Why is a AM signal likely to be more noisy than a FM signal upon transmission through a channel?
In case of AM, the instantaneous voltage of carrier waves is varied by the modulating wave voltage. So, during the transmission, nosie signals can also be added and receiver assumes noise a part of the modulating signal. In case of FM, the frequency of carrier waves is changed as the change in the instantaneous voltage of modulating waves. This can be done by mixing and not while the signal is transmitting in channel. So, noise does not affect FM signal.
Figure shows a communication system. What is the output power when input signal is of 1.01 mW ? [gain in $\left.\mathrm{dB}=10 \log _{10}\left(P_0 / P_i\right)\right]$
The distance travelled by the signal is 5 km
Loss suffered in path of transmission $=2 \mathrm{~dB} / \mathrm{km}$
So, total loss suffered in $5 \mathrm{~km}=-2 \times 5=-10 \mathrm{~dB}$
Total amplifier gain $=10 \mathrm{~dB}+20 \mathrm{~dB}=30 \mathrm{~dB}$
Overall gain in signal $=30-10=20 \mathrm{~dB}$
According to the question, gain in $\mathrm{dB}=10 \log _{10} \frac{P_0}{P_i}$
$\therefore \quad 20=10 \log _{10} \frac{P_0}{P_i}$
or $\quad \log _{10} \frac{P_0}{P_i}=2$
Here, $P_i=1.01 \mathrm{~mW}$ and $P_0$ is the output power.
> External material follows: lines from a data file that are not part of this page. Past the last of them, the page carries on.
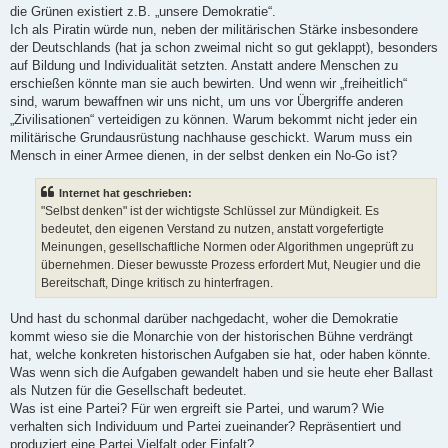
die Grünen existiert z.B. „unsere Demokratie“.
Ich als Piratin würde nun, neben der militärischen Stärke insbesondere
der Deutschlands (hat ja schon zweimal nicht so gut geklappt), besonders
auf Bildung und Individualität setzten. Anstatt andere Menschen zu
erschießen könnte man sie auch bewirten. Und wenn wir „freiheitlich“
sind, warum bewaffnen wir uns nicht, um uns vor Übergriffe anderen
„Zivilisationen“ verteidigen zu können. Warum bekommt nicht jeder ein
militärische Grundausrüstung nachhause geschickt. Warum muss ein
Mensch in einer Armee dienen, in der selbst denken ein No-Go ist?
Internet hat geschrieben:
"Selbst denken" ist der wichtigste Schlüssel zur Mündigkeit. Es
bedeutet, den eigenen Verstand zu nutzen, anstatt vorgefertigte
Meinungen, gesellschaftliche Normen oder Algorithmen ungeprüft zu
übernehmen. Dieser bewusste Prozess erfordert Mut, Neugier und die
Bereitschaft, Dinge kritisch zu hinterfragen.
Und hast du schonmal darüber nachgedacht, woher die Demokratie
kommt wieso sie die Monarchie von der historischen Bühne verdrängt
hat, welche konkreten historischen Aufgaben sie hat, oder haben könnte.
Was wenn sich die Aufgaben gewandelt haben und sie heute eher Ballast
als Nutzen für die Gesellschaft bedeutet.
Was ist eine Partei? Für wen ergreift sie Partei, und warum? Wie
verhalten sich Individuum und Partei zueinander? Repräsentiert und
produziert eine Partei Vielfalt oder Einfalt?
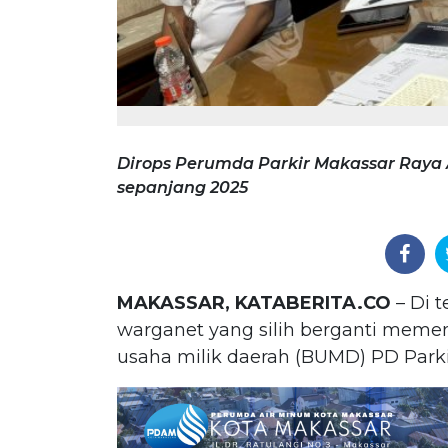
Dirops Perumda Parkir Makassar Raya
sepanjang 2025
MAKASSAR, KATABERITA.CO
– Di t
warganet yang silih berganti memenu
usaha milik daerah (BUMD) PD Parki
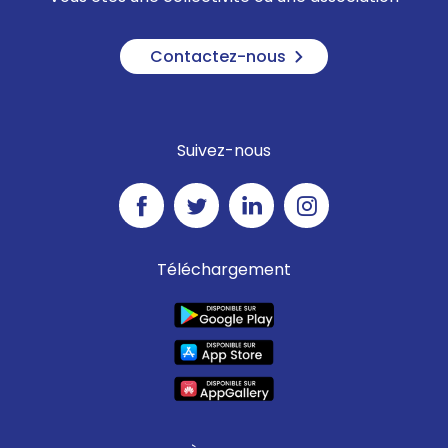
Contactez-nous
Suivez-nous
Téléchargement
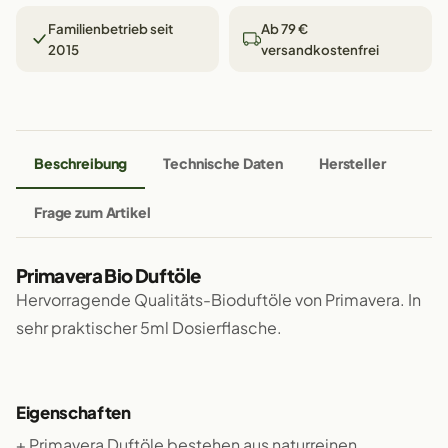
Familienbetrieb seit
Ab 79 €
2015
versandkostenfrei
Beschreibung
Technische Daten
Hersteller
Frage zum Artikel
Primavera Bio Duftöle
Hervorragende Qualitäts-Bioduftöle von Primavera. In
sehr praktischer 5ml Dosierflasche.
Eigenschaften
+ Primavera Duftöle bestehen aus naturreinen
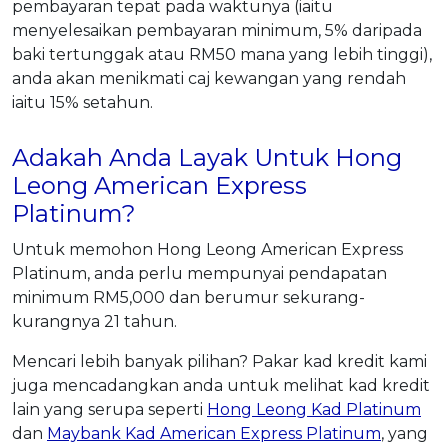
pembayaran tepat pada waktunya (iaitu
menyelesaikan pembayaran minimum, 5% daripada
baki tertunggak atau RM50 mana yang lebih tinggi),
anda akan menikmati caj kewangan yang rendah
iaitu 15% setahun.
Adakah Anda Layak Untuk Hong
Leong American Express
Platinum?
Untuk memohon Hong Leong American Express
Platinum, anda perlu mempunyai pendapatan
minimum RM5,000 dan berumur sekurang-
kurangnya 21 tahun.
Mencari lebih banyak pilihan? Pakar kad kredit kami
juga mencadangkan anda untuk melihat kad kredit
lain yang serupa seperti
Hong Leong Kad Platinum
dan
Maybank Kad American Express Platinum
, yang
$$\begin{array}{ll} \therefore & \frac{P_0}{P_i}=10^2=100 \\ \Rightarrow & P_0=P_i \times 100=1.01 \times 100 \\ \text { or } & P_0=101 \mathrm{~mW} \end{array}$$
Thus, the output power is 101 mW .
A TV transmission tower antenna is at a height of 20 m . How much service area can it cover if the receiving antenna is (i) at ground level, (ii) at a height of 25 m ? Calculate the percentage increase in area covered in case (ii) relative to case (i).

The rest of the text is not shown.